Authentication

vManage uses credential-based authentication, not bearer API tokens. Two flows are supported.

JWT (default, vManage 20.18.1+)

Single login call returns a JWT and an XSRF token:

POST /j_security_check
Content-Type: application/x-www-form-urlencoded

j_username=admin&j_password=...

→ 200 OK
{
  "token": "...",
  "xsrfToken": "...",
  "expiresIn": 1800
}

All subsequent requests:

Authorization: Bearer {token}
X-XSRF-TOKEN: {xsrfToken}

The token is refreshed proactively when it's within 2 minutes of expiry, and reactively on 401.

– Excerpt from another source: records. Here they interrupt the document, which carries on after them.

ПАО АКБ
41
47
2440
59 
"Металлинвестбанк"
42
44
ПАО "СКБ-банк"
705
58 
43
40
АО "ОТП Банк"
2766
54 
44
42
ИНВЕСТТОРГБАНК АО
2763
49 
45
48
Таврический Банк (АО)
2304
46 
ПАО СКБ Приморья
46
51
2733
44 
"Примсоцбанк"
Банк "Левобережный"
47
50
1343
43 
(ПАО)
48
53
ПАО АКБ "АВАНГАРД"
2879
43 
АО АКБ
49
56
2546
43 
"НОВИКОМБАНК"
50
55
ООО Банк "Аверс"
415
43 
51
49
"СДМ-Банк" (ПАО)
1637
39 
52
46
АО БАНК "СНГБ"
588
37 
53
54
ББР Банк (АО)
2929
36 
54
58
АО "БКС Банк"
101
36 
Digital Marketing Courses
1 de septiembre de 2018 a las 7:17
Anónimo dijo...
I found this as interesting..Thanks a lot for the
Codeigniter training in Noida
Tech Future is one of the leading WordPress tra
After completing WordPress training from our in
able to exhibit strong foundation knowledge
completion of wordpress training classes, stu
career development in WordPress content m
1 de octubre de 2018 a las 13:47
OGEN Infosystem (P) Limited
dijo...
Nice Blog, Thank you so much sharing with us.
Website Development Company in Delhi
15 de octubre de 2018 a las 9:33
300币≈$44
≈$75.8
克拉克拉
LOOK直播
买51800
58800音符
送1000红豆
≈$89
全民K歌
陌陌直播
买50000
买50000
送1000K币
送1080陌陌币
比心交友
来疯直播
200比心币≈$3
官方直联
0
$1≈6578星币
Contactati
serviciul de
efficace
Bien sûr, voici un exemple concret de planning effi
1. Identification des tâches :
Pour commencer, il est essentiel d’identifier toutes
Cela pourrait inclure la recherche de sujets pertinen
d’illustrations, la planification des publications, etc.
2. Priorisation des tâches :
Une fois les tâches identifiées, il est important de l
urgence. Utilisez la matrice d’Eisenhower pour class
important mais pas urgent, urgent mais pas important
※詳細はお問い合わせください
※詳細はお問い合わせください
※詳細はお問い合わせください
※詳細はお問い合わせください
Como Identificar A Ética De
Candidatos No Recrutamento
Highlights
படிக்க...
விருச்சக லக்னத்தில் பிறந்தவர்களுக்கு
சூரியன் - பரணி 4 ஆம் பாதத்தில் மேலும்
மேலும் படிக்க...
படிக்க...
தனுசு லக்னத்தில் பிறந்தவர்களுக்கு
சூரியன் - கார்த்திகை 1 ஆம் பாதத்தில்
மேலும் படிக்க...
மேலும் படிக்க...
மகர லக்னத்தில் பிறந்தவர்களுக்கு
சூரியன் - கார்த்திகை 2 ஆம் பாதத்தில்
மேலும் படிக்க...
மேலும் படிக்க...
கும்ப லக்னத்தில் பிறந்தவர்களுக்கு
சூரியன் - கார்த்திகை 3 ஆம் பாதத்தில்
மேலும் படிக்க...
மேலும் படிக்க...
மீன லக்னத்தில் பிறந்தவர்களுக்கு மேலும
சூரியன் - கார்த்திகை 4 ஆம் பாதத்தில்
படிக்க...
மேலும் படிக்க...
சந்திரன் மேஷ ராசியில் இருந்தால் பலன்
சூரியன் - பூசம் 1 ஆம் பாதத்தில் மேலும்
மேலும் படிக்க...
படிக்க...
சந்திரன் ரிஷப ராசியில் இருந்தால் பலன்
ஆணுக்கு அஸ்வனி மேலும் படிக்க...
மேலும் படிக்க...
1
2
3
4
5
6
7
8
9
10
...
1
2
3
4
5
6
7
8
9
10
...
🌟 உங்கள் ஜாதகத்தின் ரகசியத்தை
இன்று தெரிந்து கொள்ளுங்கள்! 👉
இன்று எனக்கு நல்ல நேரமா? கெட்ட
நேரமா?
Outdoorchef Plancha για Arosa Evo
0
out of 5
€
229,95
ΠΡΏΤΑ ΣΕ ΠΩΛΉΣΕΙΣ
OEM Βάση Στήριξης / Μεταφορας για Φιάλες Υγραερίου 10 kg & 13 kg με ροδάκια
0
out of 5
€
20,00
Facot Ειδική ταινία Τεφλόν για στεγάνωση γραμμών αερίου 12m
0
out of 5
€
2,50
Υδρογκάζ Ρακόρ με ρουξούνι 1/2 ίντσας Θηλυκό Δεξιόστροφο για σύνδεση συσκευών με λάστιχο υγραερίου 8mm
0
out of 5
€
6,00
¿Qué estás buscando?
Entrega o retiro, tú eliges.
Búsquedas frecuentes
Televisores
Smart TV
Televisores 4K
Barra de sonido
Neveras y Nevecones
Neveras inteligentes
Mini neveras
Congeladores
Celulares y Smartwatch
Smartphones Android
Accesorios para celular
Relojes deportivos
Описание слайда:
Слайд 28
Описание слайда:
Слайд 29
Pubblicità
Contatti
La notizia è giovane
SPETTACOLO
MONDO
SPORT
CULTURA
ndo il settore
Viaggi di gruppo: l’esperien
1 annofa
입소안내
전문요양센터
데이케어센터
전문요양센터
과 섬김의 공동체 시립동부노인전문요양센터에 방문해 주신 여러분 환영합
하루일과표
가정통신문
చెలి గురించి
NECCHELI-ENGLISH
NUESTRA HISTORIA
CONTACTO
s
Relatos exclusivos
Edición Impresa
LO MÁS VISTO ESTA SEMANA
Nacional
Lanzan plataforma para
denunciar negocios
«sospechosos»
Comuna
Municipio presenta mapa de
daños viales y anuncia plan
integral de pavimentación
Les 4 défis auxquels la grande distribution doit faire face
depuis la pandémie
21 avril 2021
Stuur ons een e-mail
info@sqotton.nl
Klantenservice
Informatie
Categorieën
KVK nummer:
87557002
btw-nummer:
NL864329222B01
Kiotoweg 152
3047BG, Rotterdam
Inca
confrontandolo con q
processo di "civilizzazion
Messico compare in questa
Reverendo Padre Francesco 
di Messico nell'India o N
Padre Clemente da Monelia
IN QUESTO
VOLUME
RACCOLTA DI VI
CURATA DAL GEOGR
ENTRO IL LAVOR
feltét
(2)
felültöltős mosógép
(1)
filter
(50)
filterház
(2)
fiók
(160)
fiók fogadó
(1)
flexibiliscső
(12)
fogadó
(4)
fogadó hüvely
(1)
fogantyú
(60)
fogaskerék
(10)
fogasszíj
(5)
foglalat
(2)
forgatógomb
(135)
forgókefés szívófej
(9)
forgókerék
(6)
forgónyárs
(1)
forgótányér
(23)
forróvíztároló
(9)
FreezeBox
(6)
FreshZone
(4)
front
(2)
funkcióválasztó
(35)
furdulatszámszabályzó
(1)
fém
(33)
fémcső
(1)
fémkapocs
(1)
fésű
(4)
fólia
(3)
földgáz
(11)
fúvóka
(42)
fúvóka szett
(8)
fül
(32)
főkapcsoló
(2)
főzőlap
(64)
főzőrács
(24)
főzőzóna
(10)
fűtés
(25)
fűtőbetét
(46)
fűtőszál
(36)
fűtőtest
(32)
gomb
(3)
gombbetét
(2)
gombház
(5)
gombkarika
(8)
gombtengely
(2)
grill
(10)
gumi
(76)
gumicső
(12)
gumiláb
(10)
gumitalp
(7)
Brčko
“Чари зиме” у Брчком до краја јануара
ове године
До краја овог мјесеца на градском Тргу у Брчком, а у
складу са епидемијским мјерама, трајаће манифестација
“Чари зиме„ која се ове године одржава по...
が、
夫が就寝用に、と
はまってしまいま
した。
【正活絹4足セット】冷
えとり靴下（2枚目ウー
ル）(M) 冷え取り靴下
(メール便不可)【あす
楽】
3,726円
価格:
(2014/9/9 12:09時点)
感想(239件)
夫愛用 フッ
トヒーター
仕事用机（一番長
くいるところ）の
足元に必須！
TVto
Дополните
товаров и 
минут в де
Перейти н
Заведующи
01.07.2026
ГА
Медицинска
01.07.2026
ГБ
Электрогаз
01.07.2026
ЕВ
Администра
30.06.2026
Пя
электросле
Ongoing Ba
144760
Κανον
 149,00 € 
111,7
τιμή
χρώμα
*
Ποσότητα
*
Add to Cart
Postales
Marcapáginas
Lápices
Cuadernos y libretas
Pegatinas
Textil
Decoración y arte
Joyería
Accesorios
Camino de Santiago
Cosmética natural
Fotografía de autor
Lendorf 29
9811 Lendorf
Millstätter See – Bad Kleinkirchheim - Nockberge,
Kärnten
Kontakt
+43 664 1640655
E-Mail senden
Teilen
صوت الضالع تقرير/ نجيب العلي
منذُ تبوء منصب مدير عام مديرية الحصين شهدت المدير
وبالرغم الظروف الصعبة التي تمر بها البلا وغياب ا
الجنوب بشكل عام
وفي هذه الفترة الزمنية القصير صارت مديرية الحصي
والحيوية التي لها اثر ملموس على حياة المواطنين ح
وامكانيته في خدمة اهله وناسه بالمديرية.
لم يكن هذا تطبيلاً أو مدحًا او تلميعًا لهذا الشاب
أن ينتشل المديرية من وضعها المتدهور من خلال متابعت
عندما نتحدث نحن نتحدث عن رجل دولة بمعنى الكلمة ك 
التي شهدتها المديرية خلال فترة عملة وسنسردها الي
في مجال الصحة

Session (legacy, vManage < 20.18.1)

Two calls:

POST /j_security_check  → Set-Cookie: JSESSIONID=...
GET  /dataservice/client/token  (with JSESSIONID)  → plain-text XSRF token

All subsequent requests:

Cookie: JSESSIONID={id}
X-XSRF-TOKEN: {xsrfToken}

Session expiry shows up as a 302 redirect to welcome.html — the dispatcher detects this, re-authenticates, and retries the original call exactly once.

Switching

vmanage:
  use_jwt: true     # default

The Cisco DevNet sandbox runs 20.10, so set use_jwt: false (already the default in the shipped config.yaml).

Logout

sdwan-mcp calls POST /logout cleanly on shutdown to free the server-side session.